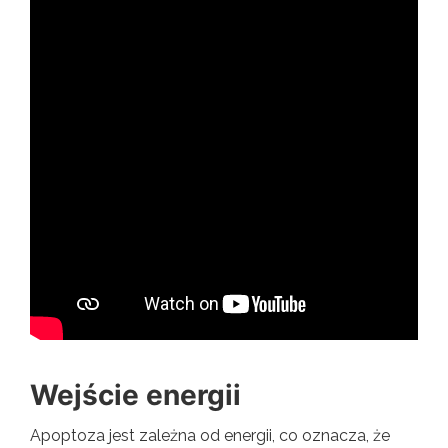
Wejście energii
Apoptoza jest zależna od energii, co oznacza, że ​​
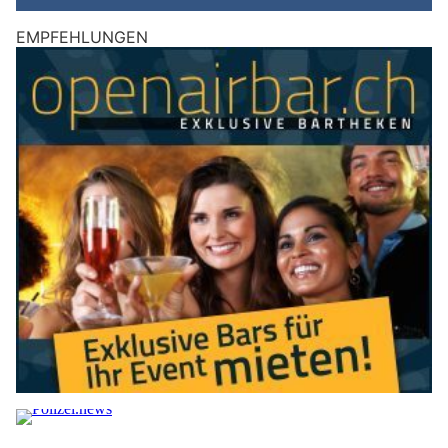
EMPFEHLUNGEN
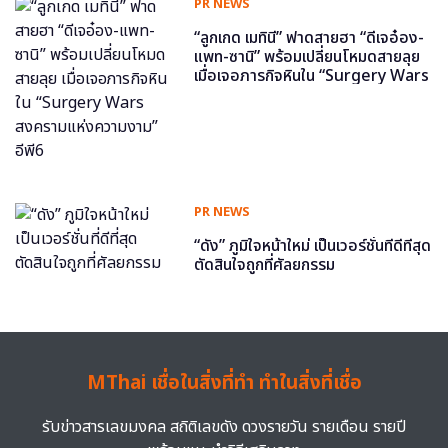
PR NEWS
“ลูกเกด เมทินี” ฟาดสายฮา “ดีเจอ๋อง-
แพท-ซานิ” พร้อมเปลี่ยนโหมดสายลุย
เมื่อเจอภารกิจหินใน “Surgery Wars
สงครามแห่งความงาม” อีพี6
PR NEWS
“ดัง” ภูมิใจหน้าใหม่ เป็นเวอร์ชั่นที่ดีที่สุด
ตัดสินใจถูกที่ศัลยกรรม
MThai เชื่อในสิ่งที่ทำ ทำในสิ่งที่เชื่อ
รับข่าวสารเลขมงคล สถิติเลขดัง ดวงรายวัน รายเดือน รายปี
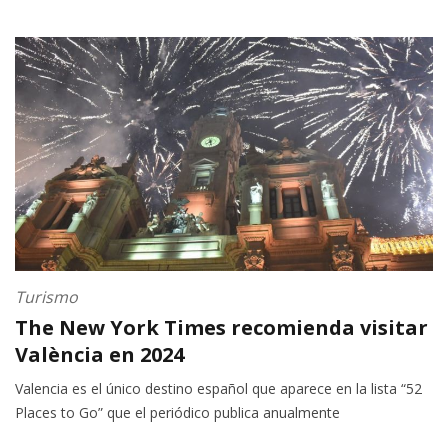
Turismo
The New York Times recomienda visitar
València en 2024
Valencia es el único destino español que aparece en la lista “52
Places to Go” que el periódico publica anualmente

================

Look through the records for the string "energii". Copy every line that has it.

◆ **Solution to the problem**:
Wejście energii
Apoptoza jest zależna od energii, co oznacza, że ​​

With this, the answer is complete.